Хотя изобретение было подробно описано с конкретной ссылкой на раскрытые варианты осуществления изобретения, другие варианты осуществления изобретения могут достигать тех же результатов. Вариации и модификации данного изобретения будут очевидны для специалистов в данной области техники, и предполагается, что оно охватывает все такие модификации и эквиваленты. Полные описания всех патентов и публикаций, упомянутых выше, включены в данное описание посредством ссылки.

1. Кассета для обнаружения нуклеиновой кислоты, при этом кассета содержит по меньшей мере одну реакционную камеру;

при этом, когда указанная кассета ориентирована вертикально, верхняя часть указанной реакционной камеры содержит впускное отверстие и выступ, проходящий вниз в указанную реакционную камеру для минимизирования или предотвращения капиллярного потока жидкости через верхнюю часть указанной реакционной камеры,

отличающаяся тем, что первая сторона указанного выступа проходит, по существу, вертикально рядом с указанным впускным отверстием, и причем вторая сторона указанного выступа проходит вверх по направлению к указанной верхней части указанной реакционной камеры под углом менее чем 60 градусов от вертикали.

2. Кассета по п. 1, отличающаяся тем, что указанный выступ имеет треугольную форму.

3. Кассета по п. 1 или 2, отличающаяся тем, что указанный угол составляет менее чем 45 градусов от вертикали.

4. Кассета по п. 3, отличающаяся тем, что указанный угол составляет менее чем 30 градусов от вертикали.

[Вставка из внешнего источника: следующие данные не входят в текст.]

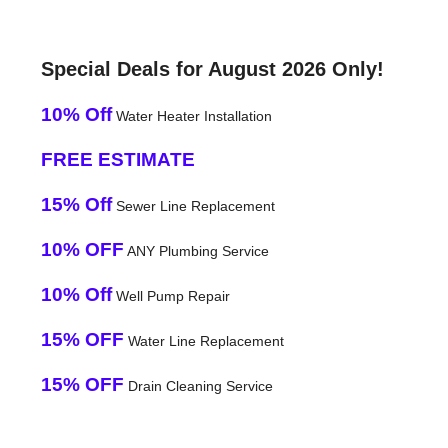
Special Deals for August 2026 Only!
10% Off
Water Heater Installation
FREE ESTIMATE
15% Off
Sewer Line Replacement
10% OFF
ANY Plumbing Service
10% Off
Well Pump Repair
15% OFF
Water Line Replacement
15% OFF
Drain Cleaning Service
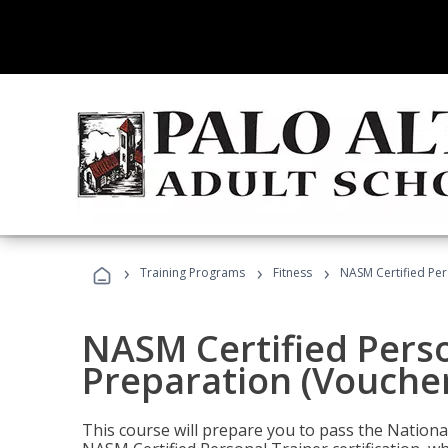
›
›
›
Training Programs
Fitness
NASM Certified Per
NASM Certified Pers
Preparation (Voucher
This course will prepare you to pass the Natio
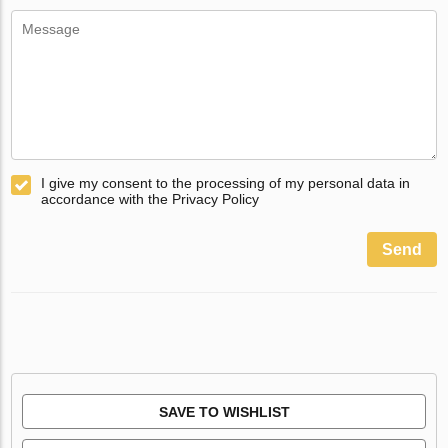
I give my consent to the processing of my personal data in
accordance with the Privacy Policy
Send
SAVE TO WISHLIST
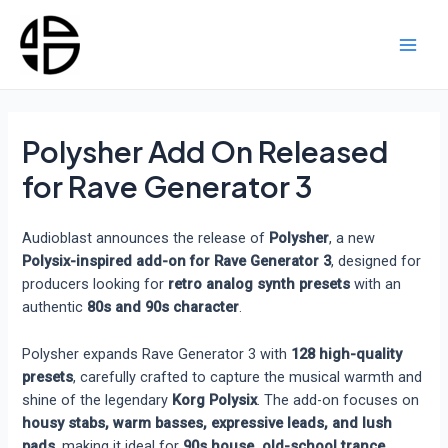
Skip
to
content
Main
Men
Polysher Add On Released
for Rave Generator 3
Audioblast announces the release of
Polysher
, a new
Polysix-inspired add-on for Rave Generator 3
, designed for
producers looking for
retro analog synth presets
with an
authentic
80s and 90s character
.
Polysher expands Rave Generator 3 with
128 high-quality
presets
, carefully crafted to capture the musical warmth and
shine of the legendary
Korg Polysix
. The add-on focuses on
housy stabs, warm basses, expressive leads, and lush
pads
, making it ideal for
90s house, old-school trance,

5. Кассета по п. 4, отличающаяся тем, что указанная вторая сторона указанного выступа проходит вертикально по направлению к указанной верхней части указанной реакционной камеры.

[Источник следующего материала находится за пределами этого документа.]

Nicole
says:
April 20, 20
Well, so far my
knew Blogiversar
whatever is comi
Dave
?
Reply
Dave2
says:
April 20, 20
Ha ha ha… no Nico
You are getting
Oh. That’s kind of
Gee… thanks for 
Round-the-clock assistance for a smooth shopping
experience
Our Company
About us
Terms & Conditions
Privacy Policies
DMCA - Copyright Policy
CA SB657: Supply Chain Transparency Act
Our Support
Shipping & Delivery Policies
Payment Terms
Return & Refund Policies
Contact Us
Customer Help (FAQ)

6. Кассета по п. 1, содержащая углубление для содержания по меньшей мере одного лиофилизированного или высушенного реагента, при этом указанное углубление расположено в канале, соединенном с указанным впускным отверстием указанной реакционной камеры.

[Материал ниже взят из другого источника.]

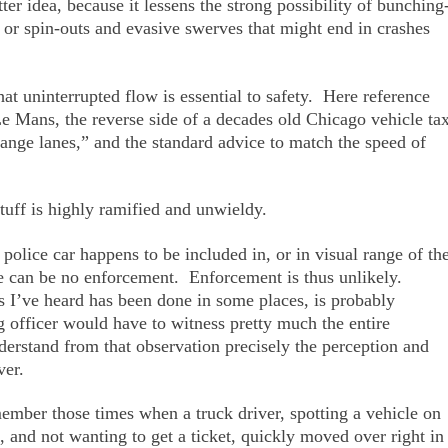
r idea, because it lessens the strong possibility of bunching
s or spin-outs and evasive swerves that might end in crashes
hat uninterrupted flow is essential to safety. Here reference
Le Mans, the reverse side of a decades old Chicago vehicle ta
change lanes,” and the standard advice to match the speed of
tuff is highly ramified and unwieldy.
lice car happens to be included in, or in visual range of th
re can be no enforcement. Enforcement is thus unlikely.
as I’ve heard has been done in some places, is probably
g officer would have to witness pretty much the entire
rstand from that observation precisely the perception and
ver.
mber those times when a truck driver, spotting a vehicle on
g, and not wanting to get a ticket, quickly moved over right in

7. Кассета по п. 6, отличающаяся тем, что указанный выступ уменьшает или предотвращает секвестрацию вновь ресуспендированного реагента из основного объема реакционного раствора.

8. Кассета по п. 6, отличающаяся тем, что указанное углубление содержит одну или более конструкций для направления жидкостей с целью облегчения регидратации по меньшей мере одного высушенного или лиофилизированного реагента.

9. Кассета по п. 8, отличающаяся тем, что указанные конструкции содержат гребни, канавки, выемки или их комбинации.

10. Кассета по п. 1, отличающаяся тем, что указанная реакционная камера содержит углубление для содержания по меньшей мере одного лиофилизированного или высушенного реагента.